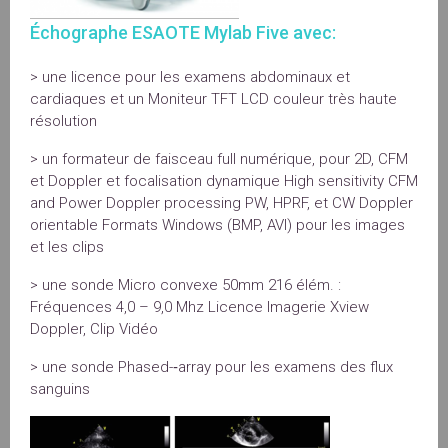
Échographe ESAOTE Mylab Five avec:
> une licence pour les examens abdominaux et
cardiaques et un Moniteur TFT LCD couleur très haute
résolution
> un formateur de faisceau full numérique, pour 2D, CFM
et Doppler et focalisation dynamique High sensitivity CFM
and Power Doppler processing PW, HPRF, et CW Doppler
orientable Formats Windows (BMP, AVI) pour les images
et les clips
> une sonde Micro convexe 50mm 216 élém. :
Fréquences 4,0 – 9,0 Mhz Licence Imagerie Xview
Doppler, Clip Vidéo
> une sonde Phased-­‐array pour les examens des flux
sanguins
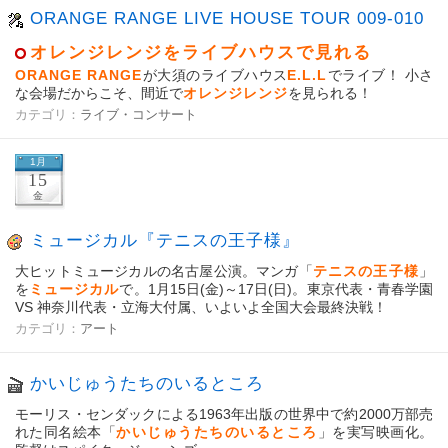
ORANGE RANGE LIVE HOUSE TOUR 009-010
オレンジレンジをライブハウスで見れる
ORANGE RANGE
が大須のライブハウス
E.L.L
でライブ！ 小さ
な会場だからこそ、間近で
オレンジレンジ
を見られる！
カテゴリ：
ライブ・コンサート
1月
15
金
ミュージカル『テニスの王子様』
大ヒットミュージカルの名古屋公演。マンガ「
テニスの王子様
」
を
ミュージカル
で。1月15日(金)～17日(日)。東京代表・青春学園
VS 神奈川代表・立海大付属、いよいよ全国大会最終決戦！
カテゴリ：
アート
かいじゅうたちのいるところ
モーリス・センダックによる1963年出版の世界中で約2000万部売
れた同名絵本「
かいじゅうたちのいるところ
」を実写映画化。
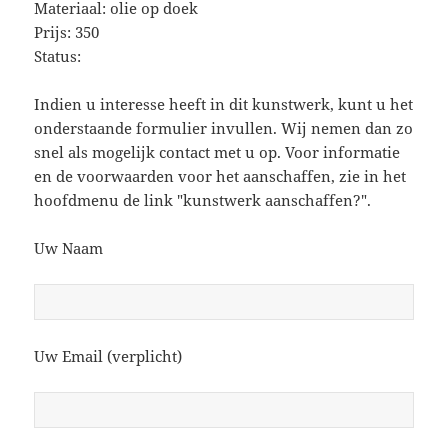
Materiaal: olie op doek
Prijs: 350
Status:
Indien u interesse heeft in dit kunstwerk, kunt u het
onderstaande formulier invullen. Wij nemen dan zo
snel als mogelijk contact met u op. Voor informatie
en de voorwaarden voor het aanschaffen, zie in het
hoofdmenu de link "kunstwerk aanschaffen?".
Uw Naam
Uw Email (verplicht)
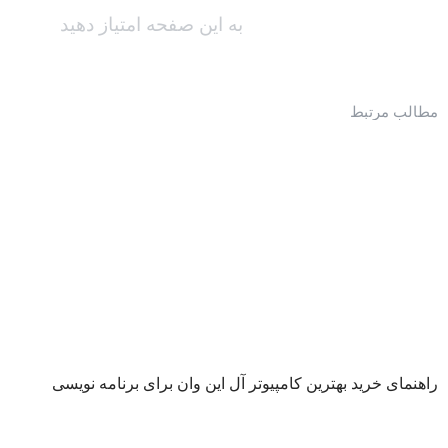
به این صفحه امتیاز دهید
مطالب مرتبط
راهنمای خرید بهترین کامپیوتر آل این وان برای برنامه نویسی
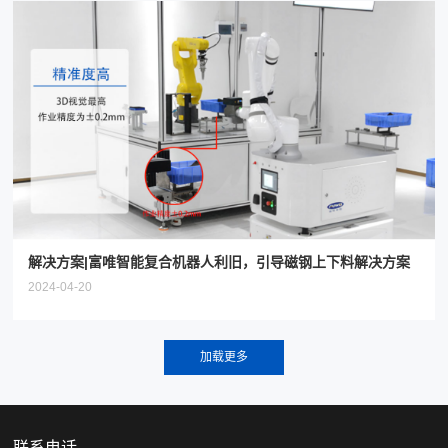
解决方案|富唯智能复合机器人利旧，引导磁钢上下料解决方案
2024-04-20
联系电话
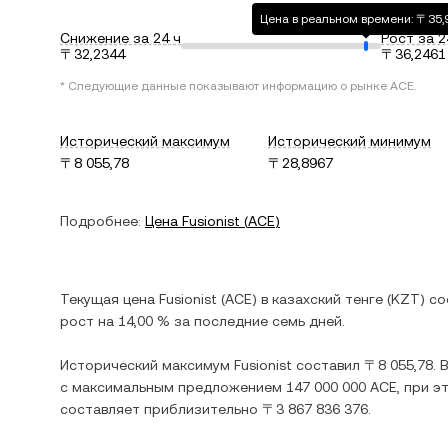
Цена в реальном времени: 〒35,
Снижение за 24 ч
Рост за 2
〒32,2344
〒36,2461
* Следующие данные показывают информацию о рынке
ACE
.
Исторический максимум
Исторический минимум
〒8 055,78
〒28,8967
Подробнее:
Цена
Fusionist
(
ACE
)
Текущая цена
Fusionist
(
ACE
) в
казахский тенге
(
KZT
) с
рост
на
14,00 %
за последние семь дней.
Исторический максимум
Fusionist
составил
〒8 055,78
.
с максимальным предложением
147 000 000 ACE
, при 
составляет приблизительно
〒3 867 836 376
.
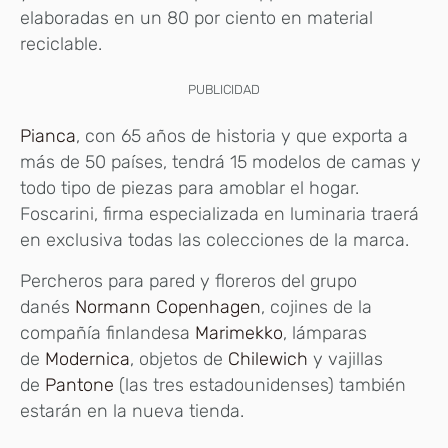
elaboradas en un 80 por ciento en material
reciclable.
PUBLICIDAD
Pianca
, con 65 años de historia y que exporta a
más de 50 países, tendrá 15 modelos de camas y
todo tipo de piezas para amoblar el hogar.
Foscarini, firma especializada en luminaria traerá
en exclusiva todas las colecciones de la marca.
Percheros para pared y floreros del grupo
danés
Normann Copenhagen
, cojines de la
compañía finlandesa
Marimekko
, lámparas
de
Modernica
, objetos de
Chilewich
y vajillas
de
Pantone
(las tres estadounidenses) también
estarán en la nueva tienda.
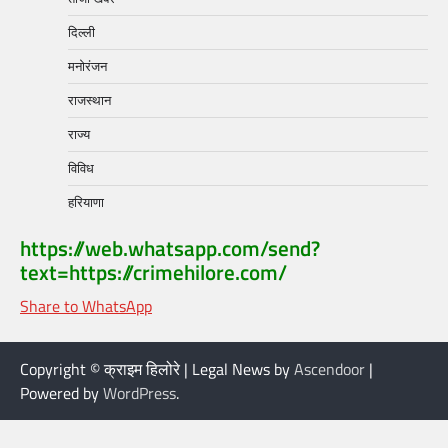
दिल्ली
मनोरंजन
राजस्थान
राज्य
विविध
हरियाणा
https://web.whatsapp.com/send?
text=https://crimehilore.com/
Share to WhatsApp
Copyright © क्राइम हिलोरे | Legal News by
Ascendoor
|
Powered by
WordPress
.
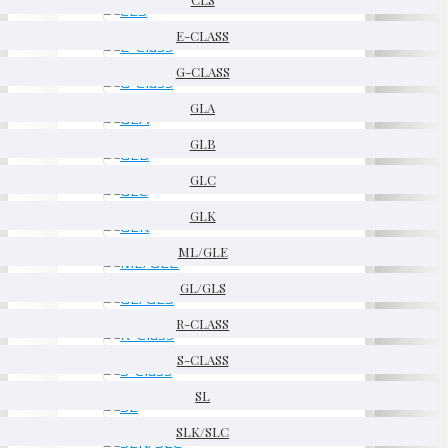
E-CLASS
G-CLASS
GLA
GLB
GLC
GLK
ML/GLE
GL/GLS
R-CLASS
S-CLASS
SL
SLK/SLC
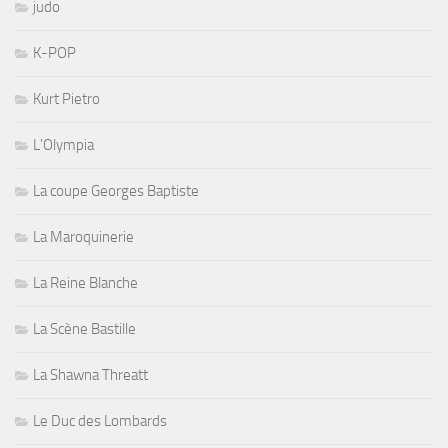
judo
K-POP
Kurt Pietro
L'Olympia
La coupe Georges Baptiste
La Maroquinerie
La Reine Blanche
La Scène Bastille
La Shawna Threatt
Le Duc des Lombards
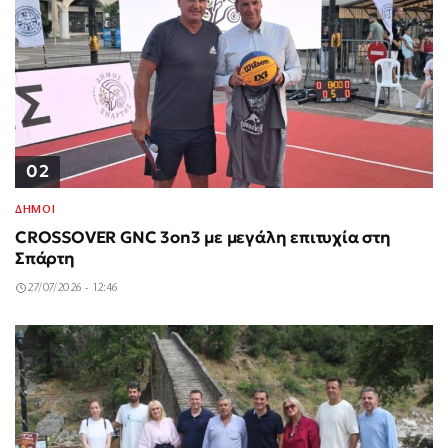
02
ΔΗΜΟΙ
CROSSOVER GNC 3on3 με μεγάλη επιτυχία στη
Σπάρτη
27/07/2026 - 12:46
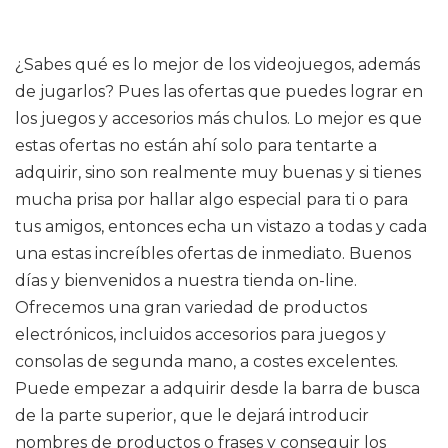
¿Sabes qué es lo mejor de los videojuegos, además
de jugarlos? Pues las ofertas que puedes lograr en
los juegos y accesorios más chulos. Lo mejor es que
estas ofertas no están ahí solo para tentarte a
adquirir, sino son realmente muy buenas y si tienes
mucha prisa por hallar algo especial para ti o para
tus amigos, entonces echa un vistazo a todas y cada
una estas increíbles ofertas de inmediato. Buenos
días y bienvenidos a nuestra tienda on-line.
Ofrecemos una gran variedad de productos
electrónicos, incluidos accesorios para juegos y
consolas de segunda mano, a costes excelentes.
Puede empezar a adquirir desde la barra de busca
de la parte superior, que le dejará introducir
nombres de productos o frases y conseguir los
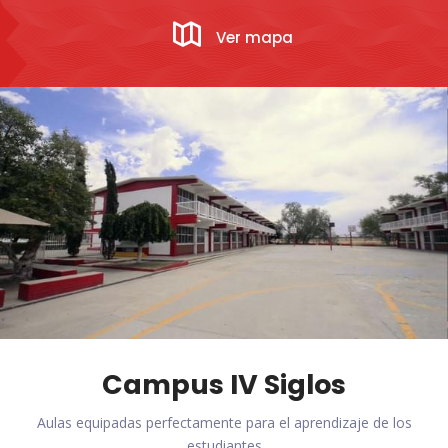
Ver mapa
Campus IV Siglos
Aulas equipadas perfectamente para el aprendizaje de los
estudiantes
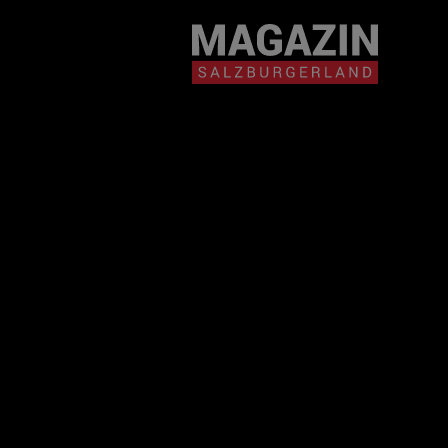
Magazin durchsuchen...
Zum Inhalt springen
BEITRÄGE IN MEIN
NÄHE
BEITRÄGE IN MEINER NÄHE ANZE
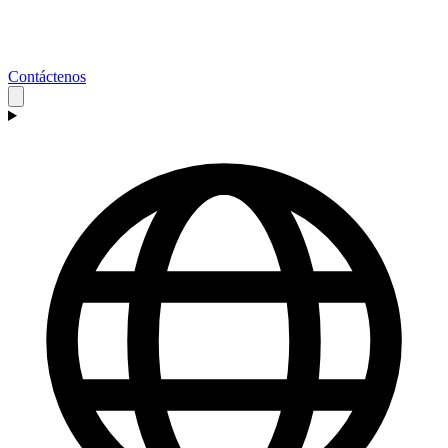
Contáctenos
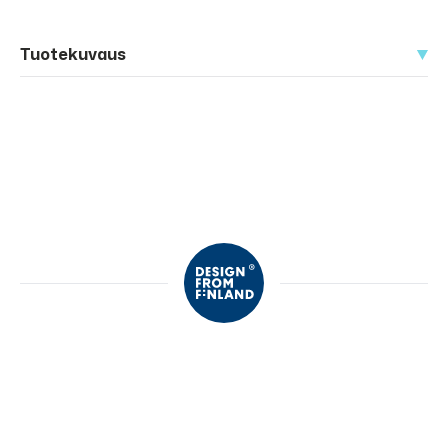
Tuotekuvaus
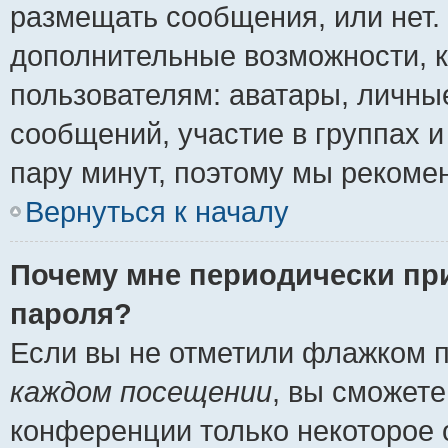
размещать сообщения, или нет.
дополнительные возможности, 
пользователям: аватары, личные
сообщений, участие в группах и 
пару минут, поэтому мы рекомен
Вернуться к началу
Почему мне периодически пр
пароля?
Если вы не отметили флажком 
каждом посещении
, вы сможете
конференции только некоторое 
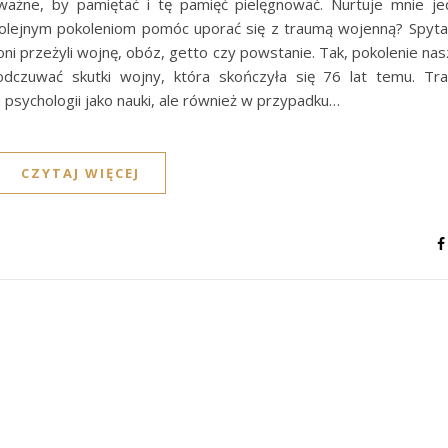
ażne, by pamiętać i tę pamięć pielęgnować. Nurtuje mnie je
kolejnym pokoleniom pomóc uporać się z traumą wojenną? Spyta
ni przeżyli wojnę, obóz, getto czy powstanie. Tak, pokolenie na
dczuwać skutki wojny, która skończyła się 76 lat temu. Tr
 psychologii jako nauki, ale również w przypadku…
CZYTAJ WIĘCEJ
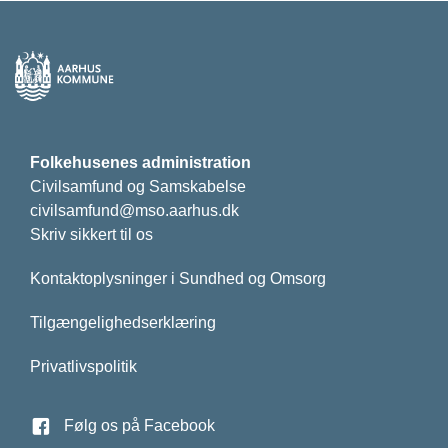
Folkehusenes administration
Civilsamfund og Samskabelse
civilsamfund@mso.aarhus.dk
Skriv sikkert til os
Kontaktoplysninger i Sundhed og Omsorg
Tilgængelighedserklæring
Privatlivspolitik
Følg os på Facebook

****************

### Your instructions
In the lines above, locate the string "pour". Copy every line where it occurs.

### Answer area
> une licence pour les examens abdominaux et
> un formateur de faisceau full numérique, pour 2D, CFM
orientable Formats Windows (BMP, AVI) pour les images
> une sonde Phased-­‐array pour les examens des flux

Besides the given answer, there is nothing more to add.